Set down again, exactly and only, the lines from the one that contains "besten fährste hat" through the last line of the records below, both included, but not the pictures.

-=-=-=-=-

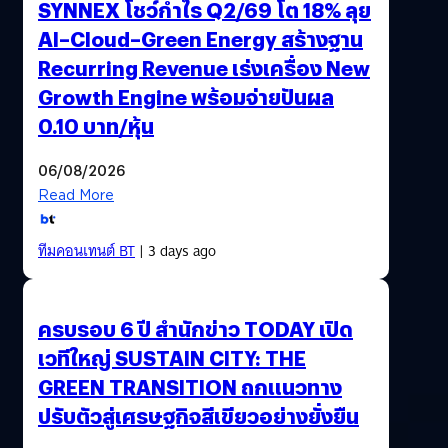
SYNNEX โชว์กำไร Q2/69 โต 18% ลุย
AI–Cloud–Green Energy สร้างฐาน
Recurring Revenue เร่งเครื่อง New
Growth Engine พร้อมจ่ายปันผล
0.10 บาท/หุ้น
06/08/2026
Read More
ทีมคอนเทนต์ BT
| 3 days ago
ครบรอบ 6 ปี สำนักข่าว TODAY เปิด
เวทีใหญ่ SUSTAIN CITY: THE
GREEN TRANSITION ถกแนวทาง
ปรับตัวสู่เศรษฐกิจสีเขียวอย่างยั่งยืน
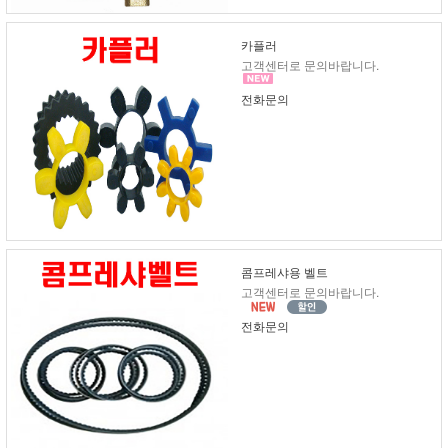
카플러
고객센터로 문의바랍니다.
전화문의
콤프레샤용 벨트
고객센터로 문의바랍니다.
전화문의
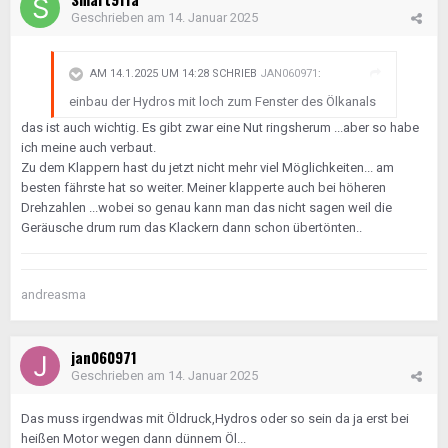
Geschrieben am
14. Januar 2025
AM 14.1.2025 UM 14:28 SCHRIEB
JAN060971
:
einbau der Hydros mit loch zum Fenster des Ölkanals
das ist auch wichtig. Es gibt zwar eine Nut ringsherum ...aber so habe
ich meine auch verbaut.
Zu dem Klappern hast du jetzt nicht mehr viel Möglichkeiten... am
besten fährste hat so weiter. Meiner klapperte auch bei höheren
Drehzahlen ...wobei so genau kann man das nicht sagen weil die
Geräusche drum rum das Klackern dann schon übertönten..
andreasma
jan060971
Geschrieben am
14. Januar 2025
Das muss irgendwas mit Öldruck,Hydros oder so sein da ja erst bei
heißen Motor wegen dann dünnem Öl...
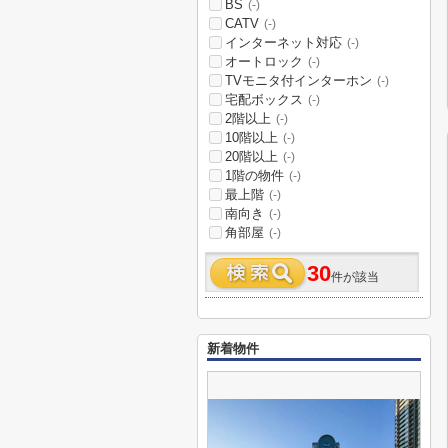
BS
(-)
CATV
(-)
インターネット対応
(-)
オートロック
(-)
TVモニタ付インターホン
(-)
宅配ボックス
(-)
2階以上
(-)
10階以上
(-)
20階以上
(-)
1階の物件
(-)
最上階
(-)
南向き
(-)
角部屋
(-)
30
件が該当
新着物件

-=-=-=-=-

→ TASK OUTPUT
besten fährste hat so weiter. Meiner klapperte auch bei höheren
Drehzahlen ...wobei so genau kann man das nicht sagen weil die
Geräusche drum rum das Klackern dann schon übertönten..
andreasma
jan060971
Geschrieben am
14. Januar 2025
Das muss irgendwas mit Öldruck,Hydros oder so sein da ja erst bei
heißen Motor wegen dann dünnem Öl...
BS
(-)
CATV
(-)
インターネット対応
(-)
オートロック
(-)
TVモニタ付インターホン
(-)
宅配ボックス
(-)
2階以上
(-)
10階以上
(-)
20階以上
(-)
1階の物件
(-)
最上階
(-)
南向き
(-)
角部屋
(-)
30
件が該当
新着物件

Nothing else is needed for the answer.